I also had a stint teaching History, and was pretty appalled to discover that even now the curriculum is still heavily focused on kings, queens and wars rather than a more inclusive social history, looking at how people in the past lived day to day. I tried to teach my class about the lives of medieval women, but this had to be squeezed in between the required lessons on various battles and reigns of kings. Where were the women? I wanted to educate our young people in our shared common humanity by looking at ordinary people of the past, including women; but the system wanted me to educate them in the age old story of men fighting other men, with the unspoken assumptions that war is what brings progress, and that winning a war is an enviable achievement. Surely we are all questioning these assumptions right now as Russia has brought war to Ukraine, yet this is what we are teaching to the next generation.
Patriarchy is soaked into the whole education system. The idea that we evaluate learning with one high stakes examination period at the end of a two year system is a masculine approach. It has at its core the idea of learning as a linear journey towards a fixed goal that can be objectively assessed by a written exam, that relies on memory and recall above all else. What would a feminine education system look like? Maybe it would be education as a collaborative, cyclical journey where skills and knowledge are visited and revisited, where assessment is formative and ongoing to recognise that learning does not take place in a step by step way. Students go forwards and then backwards, they might plateau for a while and then take a huge leap forward. This would be a system where 'soft' skills such as communication, empathy and teamwork are as valued (if not more valued) than rote learning and the regurgitation of facts and formulaic answers. Imagine the impact this would have on all our young people, not just the girls. Imagine the impact on our society if this was the education we gave our young people.

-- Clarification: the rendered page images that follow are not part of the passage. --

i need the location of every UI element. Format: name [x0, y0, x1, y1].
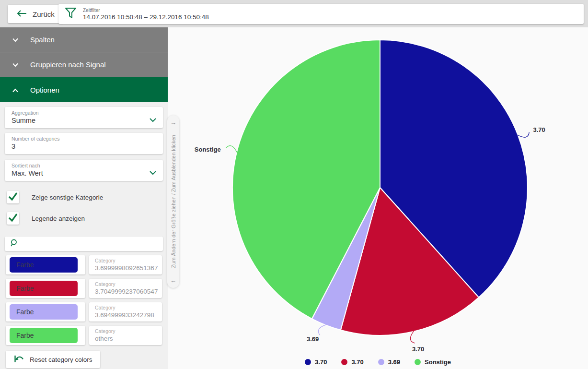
category-field-label: Category — [95, 305, 162, 310]
reset-button-label: Reset category colors — [30, 356, 92, 363]
pie-slice-label: 3.69 — [307, 335, 319, 343]
time-filter[interactable]: Zeitfilter 14.07.2016 10:50:48 – 29.12.2… — [58, 4, 584, 24]
category-field-value: 3.7049999237060547 — [95, 288, 162, 295]
back-button-label: Zurück — [33, 10, 55, 18]
pie-label-leader-line — [226, 146, 237, 153]
farbe-card: Farbe — [6, 326, 85, 345]
options-sidebar: SpaltenGruppieren nach SignalOptionen Ag… — [0, 27, 168, 369]
category-field-3[interactable]: Category3.694999933242798 — [89, 302, 162, 321]
pie-slice-label: 3.70 — [533, 126, 545, 133]
sidebar-section-label: Spalten — [30, 36, 55, 44]
aggregation-value: Summe — [12, 117, 163, 124]
legend-dot-icon — [305, 359, 311, 365]
category-field-value: 3.694999933242798 — [95, 311, 162, 319]
category-search — [5, 237, 163, 251]
sidebar-section-optionen[interactable]: Optionen — [0, 77, 168, 102]
chevron-down-icon — [149, 116, 157, 124]
legend-item-3-70[interactable]: 3.70 — [341, 358, 363, 366]
checkmark-icon — [7, 212, 19, 225]
farbe-card: Farbe — [6, 255, 85, 274]
category-field-label: Category — [95, 328, 162, 334]
top-bar: Zurück Zeitfilter 14.07.2016 10:50:48 – … — [0, 0, 588, 27]
legend-dot-icon — [341, 359, 347, 365]
pie-slice-label: Sonstige — [195, 146, 221, 153]
show-other-category-row: Zeige sonstige Kategorie — [7, 191, 168, 203]
sidebar-section-label: Gruppieren nach Signal — [30, 60, 106, 69]
show-legend-label: Legende anzeigen — [32, 215, 85, 222]
reset-undo-icon — [13, 354, 24, 365]
sorted-by-value: Max. Wert — [12, 169, 163, 177]
checkmark-icon — [7, 190, 19, 204]
search-icon — [10, 238, 19, 249]
sidebar-resize-handle[interactable]: → Zum Ändern der Größe ziehen / Zum Ausb… — [167, 115, 179, 288]
farbe-color-button-2[interactable]: Farbe — [10, 281, 78, 296]
pie-label-leader-line — [318, 325, 326, 335]
category-field-label: Category — [95, 281, 162, 287]
show-legend-row: Legende anzeigen — [7, 212, 168, 225]
show-other-category-label: Zeige sonstige Kategorie — [32, 194, 103, 201]
farbe-color-button-1[interactable]: Farbe — [10, 257, 78, 273]
legend-dot-icon — [415, 359, 421, 365]
arrow-left-icon: ← — [170, 277, 176, 284]
sidebar-section-spalten[interactable]: Spalten — [0, 27, 168, 52]
resize-handle-hint: Zum Ändern der Größe ziehen / Zum Ausble… — [171, 135, 176, 268]
aggregation-label: Aggregation — [12, 110, 163, 116]
category-color-row: FarbeCategory3.6999998092651367 — [6, 255, 168, 274]
chart-legend: 3.703.703.69Sonstige — [168, 358, 588, 366]
category-color-rows: FarbeCategory3.6999998092651367FarbeCate… — [0, 255, 168, 345]
pie-label-leader-line — [518, 132, 530, 137]
chart-area: 3.703.703.69Sonstige 3.703.703.69Sonstig… — [168, 27, 588, 369]
legend-dot-icon — [378, 359, 384, 365]
sorted-by-label: Sortiert nach — [12, 163, 163, 168]
legend-item-3-69[interactable]: 3.69 — [378, 358, 400, 366]
time-filter-value: 14.07.2016 10:50:48 – 29.12.2016 10:50:4… — [83, 13, 209, 21]
back-button[interactable]: Zurück — [8, 5, 63, 23]
legend-item-label: 3.70 — [315, 358, 327, 366]
chevron-down-icon — [12, 60, 19, 69]
pie-slice-label: 3.70 — [412, 345, 424, 353]
chevron-up-icon — [12, 86, 19, 94]
legend-item-label: Sonstige — [425, 358, 451, 366]
category-color-row: FarbeCategory3.7049999237060547 — [6, 279, 168, 298]
category-color-row: FarbeCategory3.694999933242798 — [6, 302, 168, 321]
filter-funnel-icon — [65, 7, 77, 21]
chevron-down-icon — [149, 168, 157, 177]
category-field-2[interactable]: Category3.7049999237060547 — [89, 279, 162, 298]
time-filter-text: Zeitfilter 14.07.2016 10:50:48 – 29.12.2… — [83, 8, 209, 21]
sorted-by-select[interactable]: Sortiert nach Max. Wert — [5, 160, 163, 181]
chevron-down-icon — [12, 36, 19, 44]
farbe-card: Farbe — [6, 279, 85, 298]
category-field-label: Category — [95, 258, 162, 263]
pie-label-leader-line — [410, 331, 415, 343]
reset-category-colors-button[interactable]: Reset category colors — [6, 351, 100, 368]
back-arrow-icon — [16, 10, 27, 19]
legend-item-sonstige[interactable]: Sonstige — [415, 358, 451, 366]
show-legend-checkbox[interactable] — [7, 212, 19, 225]
aggregation-select[interactable]: Aggregation Summe — [5, 107, 163, 128]
farbe-color-button-3[interactable]: Farbe — [10, 304, 78, 320]
sidebar-sections: SpaltenGruppieren nach SignalOptionen — [0, 27, 168, 102]
show-other-category-checkbox[interactable] — [7, 191, 19, 203]
num-categories-label: Number of categories — [12, 136, 163, 142]
time-filter-label: Zeitfilter — [83, 8, 209, 13]
farbe-card: Farbe — [6, 302, 85, 321]
legend-item-3-70[interactable]: 3.70 — [305, 358, 327, 366]
sidebar-section-gruppieren-nach-signal[interactable]: Gruppieren nach Signal — [0, 52, 168, 77]
arrow-right-icon: → — [170, 119, 176, 126]
category-color-row: FarbeCategoryothers — [6, 326, 168, 345]
category-field-value: 3.6999998092651367 — [95, 264, 162, 272]
num-categories-value: 3 — [12, 143, 163, 150]
legend-item-label: 3.69 — [388, 358, 400, 366]
search-input[interactable] — [23, 240, 163, 248]
category-field-4[interactable]: Categoryothers — [89, 326, 162, 345]
sidebar-section-label: Optionen — [30, 86, 59, 94]
pie-chart: 3.703.703.69Sonstige — [168, 27, 588, 369]
category-field-1[interactable]: Category3.6999998092651367 — [89, 255, 162, 274]
legend-item-label: 3.70 — [351, 358, 363, 366]
category-field-value: others — [95, 335, 162, 342]
farbe-color-button-4[interactable]: Farbe — [10, 328, 78, 343]
num-categories-input[interactable]: Number of categories 3 — [5, 133, 163, 154]
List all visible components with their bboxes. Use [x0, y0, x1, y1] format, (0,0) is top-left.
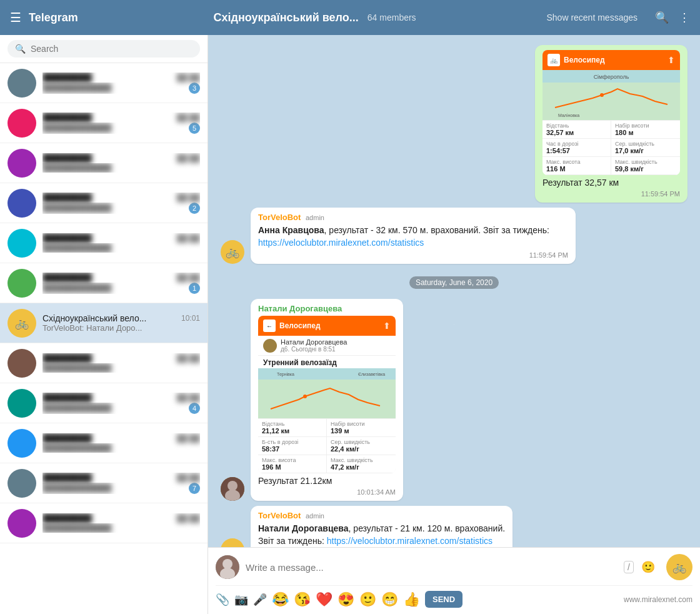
user-avatar: [221, 477, 244, 501]
slash-command-icon[interactable]: /: [624, 561, 634, 573]
activity-share-icon[interactable]: ⬆: [668, 55, 675, 65]
header-more-icon[interactable]: ⋮: [679, 11, 690, 24]
svg-text:Маліновка: Маліновка: [558, 113, 579, 118]
chat-list-item[interactable]: ████████ ██:██ ████████████: [0, 343, 208, 383]
emoji-laugh[interactable]: 😂: [272, 591, 289, 608]
chat-list-item[interactable]: ████████ ██:██ ████████████ 3: [0, 63, 208, 103]
chat-list-item[interactable]: ████████ ██:██ ████████████: [0, 143, 208, 183]
chat-time: ██:██: [177, 393, 200, 402]
chat-name-row: ████████ ██:██: [42, 153, 200, 163]
chat-info: ████████ ██:██ ████████████: [42, 433, 200, 453]
chat-info: ████████ ██:██ ████████████: [42, 153, 200, 173]
emoji-row: 📎 📷 🎤 😂 😘 ❤️ 😍 🙂 😁 👍 SEND www.miralexnet…: [216, 585, 692, 608]
chat-info: Східноукраїнський вело... 10:01 TorVeloB…: [42, 313, 200, 333]
chat-list-item[interactable]: ████████ ██:██ ████████████: [0, 423, 208, 463]
chat-preview: ████████████: [42, 483, 186, 493]
svg-point-6: [228, 481, 238, 491]
emoji-thumbs-up[interactable]: 👍: [403, 591, 420, 608]
bubble-time-2: 10:01:34 AM: [258, 488, 396, 496]
user-input-avatar: [216, 555, 239, 579]
chat-avatar: [8, 389, 36, 418]
date-divider-text: Saturday, June 6, 2020: [409, 276, 499, 289]
chat-name-row: ████████ ██:██: [42, 233, 200, 243]
header-search-icon[interactable]: 🔍: [655, 11, 669, 24]
svg-point-3: [600, 93, 604, 97]
chat-avatar: [8, 229, 36, 258]
chat-info: ████████ ██:██ ████████████ 5: [42, 113, 200, 134]
profile-avatar: [263, 339, 277, 353]
activity-map: Сімферополь Маліновка: [542, 70, 680, 120]
chat-info: ████████ ██:██ ████████████ 1: [42, 273, 200, 294]
chat-time: ██:██: [177, 354, 200, 363]
activity-profile: Натали Дорогавцева д6. Сьогодні в 8:51: [258, 336, 396, 356]
attachment-icon[interactable]: 📎: [216, 593, 229, 606]
activity-stats-2: Відстань 21,12 км Набір висоти 139 м Б-с…: [258, 418, 396, 473]
camera-icon[interactable]: 📷: [234, 593, 248, 606]
chat-time: ██:██: [177, 113, 200, 122]
message-row: 🚲 TorVeloBot admin Натали Дорогавцева, р…: [221, 506, 688, 547]
chat-name: ████████: [42, 393, 92, 403]
chat-name-row: ████████ ██:██: [42, 433, 200, 443]
send-button[interactable]: SEND: [425, 591, 462, 608]
search-input-wrap[interactable]: 🔍: [8, 40, 200, 58]
chat-list-item[interactable]: ████████ ██:██ ████████████: [0, 503, 208, 543]
emoji-kiss[interactable]: 😘: [294, 591, 311, 608]
chat-preview: ████████████: [42, 83, 186, 93]
stats-link-2[interactable]: https://veloclubtor.miralexnet.com/stati…: [327, 536, 492, 546]
chat-name: ████████: [42, 73, 92, 83]
bot-avatar-2: 🚲: [221, 538, 244, 547]
chat-preview-row: ████████████ 2: [42, 203, 200, 214]
chat-list-item[interactable]: ████████ ██:██ ████████████: [0, 223, 208, 263]
menu-icon[interactable]: ☰: [10, 10, 21, 25]
bot-send-avatar: 🚲: [666, 554, 692, 580]
unread-badge: 3: [189, 83, 200, 94]
chat-avatar: [8, 349, 36, 378]
bubble-sender: TorVeloBot admin: [258, 213, 568, 222]
stat-cell: Набір висоти 139 м: [327, 419, 396, 437]
messages-area: 🚲 Велосипед ⬆ Сімферополь: [208, 35, 700, 547]
share-icon[interactable]: ⬆: [383, 321, 391, 331]
chat-list-item[interactable]: ████████ ██:██ ████████████ 4: [0, 383, 208, 423]
stats-link[interactable]: https://veloclubtor.miralexnet.com/stati…: [258, 238, 424, 248]
stat-cell: Б-сть в дорозі 58:37: [258, 437, 327, 455]
emoji-heart[interactable]: ❤️: [316, 591, 332, 608]
chat-list-item[interactable]: 🚲 Східноукраїнський вело... 10:01 TorVel…: [0, 303, 208, 343]
chat-list-item[interactable]: ████████ ██:██ ████████████ 7: [0, 463, 208, 503]
bubble-text-2: Натали Дорогавцева, результат - 21 км. 1…: [258, 523, 505, 547]
chat-list-item[interactable]: ████████ ██:██ ████████████ 1: [0, 263, 208, 303]
chat-preview: ████████████: [42, 443, 200, 453]
chat-list-item[interactable]: ████████ ██:██ ████████████ 2: [0, 183, 208, 223]
chat-name: ████████: [42, 113, 92, 123]
show-recent-messages[interactable]: Show recent messages: [546, 13, 638, 23]
bot-avatar: 🚲: [221, 240, 244, 264]
chat-preview-row: ████████████ 7: [42, 483, 200, 494]
chat-avatar: [8, 149, 36, 178]
microphone-icon[interactable]: 🎤: [253, 593, 267, 606]
emoji-smile[interactable]: 🙂: [359, 591, 376, 608]
stat-cell: Сер. швидкість 17,0 км/г: [611, 139, 680, 157]
emoji-heart-eyes[interactable]: 😍: [338, 591, 354, 608]
chat-preview: ████████████: [42, 163, 200, 173]
chat-preview-row: ████████████: [42, 523, 200, 533]
chat-preview-row: ████████████: [42, 363, 200, 373]
result-text: Результат 32,57 км: [542, 178, 680, 188]
chat-list-item[interactable]: ████████ ██:██ ████████████ 5: [0, 103, 208, 143]
app-layout: 🔍 ████████ ██:██ ████████████ 3: [0, 35, 700, 614]
chat-info: ████████ ██:██ ████████████: [42, 353, 200, 373]
emoji-grin[interactable]: 😁: [381, 591, 398, 608]
chat-avatar: [8, 189, 36, 218]
chat-name-row: ████████ ██:██: [42, 513, 200, 523]
chat-avatar: [8, 469, 36, 498]
chat-name: ████████: [42, 193, 92, 203]
watermark: www.miralexnet.com: [624, 595, 692, 604]
chat-name: ████████: [42, 153, 92, 163]
chat-name: ████████: [42, 433, 92, 443]
profile-sub: д6. Сьогодні в 8:51: [281, 346, 347, 353]
chat-preview: ████████████: [42, 283, 186, 293]
search-input[interactable]: [31, 44, 192, 54]
activity-card-header: 🚲 Велосипед ⬆: [542, 50, 680, 70]
emoji-picker-icon[interactable]: 🙂: [641, 560, 655, 574]
admin-badge-2: admin: [306, 512, 324, 520]
unread-badge: 1: [189, 283, 200, 294]
message-input[interactable]: [246, 562, 618, 573]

Teaching is a profession that is predominantly female, and in every school there are women trying to balance the demands of their career and their role as caregiver. You would expect in a profession where women are in the majority, that schools would be flexible workplaces where every effort was made to acknowledge the many demands on those women who are mothers and daughters, and very often doing the majority of housework and life admin too, and to make it as easy as possible for these women to achieve a balance between all the demands that are placed on them. But no. Women are leaving this profession in droves as their schools do absolutely nothing to support them. Every day in our schools women teachers are made to feel valueless, expendable, weak, inadequate and lazy. They are pushed to their limits by the demands of their jobs and their many roles, and for too many the consequences are breakdowns and burnout. What are students learning as they see their female teachers undermined, overworked, bullied and frequently reduced to tears, and time off work, by the patriarchal system they are forced to work in?
On this day, International Women's Day, maybe it is time to reflect on how our education system embeds patriarchy in our society. Maybe it is time to take action; as a parent you could question the school's choice of texts, you could write to the governors or the Department of Education expressing your views on the curriculum and the exam system. Maybe you just need to talk to your children, raising their awareness of patriarchy and discussing alternative systems of education and of society. You need to undo the damage done by your child's education. Together we can smash the patriarchy, one conversation at a time.